Example Taking the same example as before offering information on Amsterdam in the museum application, the situation is different if the information on Amsterdam is retrieved through a request to a search engine. The system will obtain a set of links to interesting documents about Amsterdam, and the application has to find a way to present that list. Not only the first presentation needs to be specified, also the effect of navigation within that additional part of the navigation space.
One important part of using retrieval is the specification of the retrieval request: the description of what needs to be retrieved. However, after the retrieval request has been issued, data will be retrieved and then the application should know how to present the retrieval results, i.e. how to embed the retrieval results in the application. It is obvious that this part of the retrieval process, the access structure to the retrieval results, needs to be included in the author specification as well.

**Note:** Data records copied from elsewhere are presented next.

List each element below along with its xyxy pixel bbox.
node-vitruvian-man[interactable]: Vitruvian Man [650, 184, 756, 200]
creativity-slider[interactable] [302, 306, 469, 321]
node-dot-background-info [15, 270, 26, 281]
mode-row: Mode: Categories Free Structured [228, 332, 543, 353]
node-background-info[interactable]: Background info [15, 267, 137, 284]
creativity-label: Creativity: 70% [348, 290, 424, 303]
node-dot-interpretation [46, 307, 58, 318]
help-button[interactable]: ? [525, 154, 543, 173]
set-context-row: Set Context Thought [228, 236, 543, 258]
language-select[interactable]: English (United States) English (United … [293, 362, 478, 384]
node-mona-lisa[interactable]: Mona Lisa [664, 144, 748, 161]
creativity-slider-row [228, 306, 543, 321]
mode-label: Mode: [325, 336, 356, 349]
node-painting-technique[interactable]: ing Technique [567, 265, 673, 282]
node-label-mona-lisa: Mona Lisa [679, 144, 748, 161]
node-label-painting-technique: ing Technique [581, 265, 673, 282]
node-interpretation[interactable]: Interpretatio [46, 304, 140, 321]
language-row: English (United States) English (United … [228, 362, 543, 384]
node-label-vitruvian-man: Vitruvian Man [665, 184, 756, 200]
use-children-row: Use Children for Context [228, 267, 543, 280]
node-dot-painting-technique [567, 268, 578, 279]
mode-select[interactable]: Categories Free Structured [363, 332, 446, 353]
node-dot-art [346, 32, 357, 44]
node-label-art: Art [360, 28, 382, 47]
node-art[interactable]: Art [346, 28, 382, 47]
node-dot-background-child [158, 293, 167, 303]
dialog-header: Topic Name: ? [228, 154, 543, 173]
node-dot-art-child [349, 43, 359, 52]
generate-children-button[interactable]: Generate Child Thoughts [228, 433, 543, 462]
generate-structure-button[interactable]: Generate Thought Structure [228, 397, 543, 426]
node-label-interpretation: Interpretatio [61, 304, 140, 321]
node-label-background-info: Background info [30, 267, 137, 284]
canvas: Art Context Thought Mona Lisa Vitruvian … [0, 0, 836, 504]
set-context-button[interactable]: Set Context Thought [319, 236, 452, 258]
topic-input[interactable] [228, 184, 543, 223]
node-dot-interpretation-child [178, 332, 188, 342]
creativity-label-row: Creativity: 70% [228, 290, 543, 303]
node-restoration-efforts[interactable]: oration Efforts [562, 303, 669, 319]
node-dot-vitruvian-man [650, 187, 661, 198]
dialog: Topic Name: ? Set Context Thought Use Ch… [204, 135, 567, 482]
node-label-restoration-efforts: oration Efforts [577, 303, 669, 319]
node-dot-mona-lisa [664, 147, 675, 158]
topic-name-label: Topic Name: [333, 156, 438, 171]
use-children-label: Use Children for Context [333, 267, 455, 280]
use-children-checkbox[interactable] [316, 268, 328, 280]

One of the first things the author has to decide is whether the retrieved data can be captured in one fragment or is better made accessible through a fragment that only gives an access structure (e.g. a list of links) to other fragments/pages. There are other variants possible, but these two represent the situations of single or multiple retrieval results.
Furthermore, if links are used in the access structure, it is has to be made clear how they are presented and annotated, and how this addition to the navigation space relates to the original navigation structure of the application. In this respect we refer to Web engineering methodologies (like Hera) that are designed to specify such dynamically generated access structures and dynamically composed fragments.
Let us consider the prime decision of which (part) of the retrieval results is actually presented. If the retrieved data is a (possibly large) set, then the author has to define the composition of the result fragment. This includes the definition of which elements are actually selected (e.g. top-3), and how they are ordered (e.g. based on relevance, or “first internal links, then external ones”). This design aspect asks that choices can be made by the author either at a generic level (for all cases), or at a specific level per fragment or anchor. It is clear that it depends on the nature of the application what is needed. In the case of a hand-crafted application, e.g. a course, the author can, without exactly knowing what is going to be retrieved, specify how the retrieval result is offered. In the case of a WIS with dynamically generated content, e.g. a shopping catalogue, it is much harder for the author to specify the result presentation, since in this case also the environment surrounding the embedding is only known at generic (schema) level. For the latter case methods like Hera are designed: for an effective combination of these specifications at schema and instance level RDF(S)-based approaches appear useful.
In the case of adaptation, by definition the user model (UM in AHAM) plays an essential role. For the specification of the retrieval, the author does not only have to consider the actual retrieval request and the result presentation, but also has to determine the update of UM. In principle, the retrieval request contains a number of search terms that can be used to determine the UM update.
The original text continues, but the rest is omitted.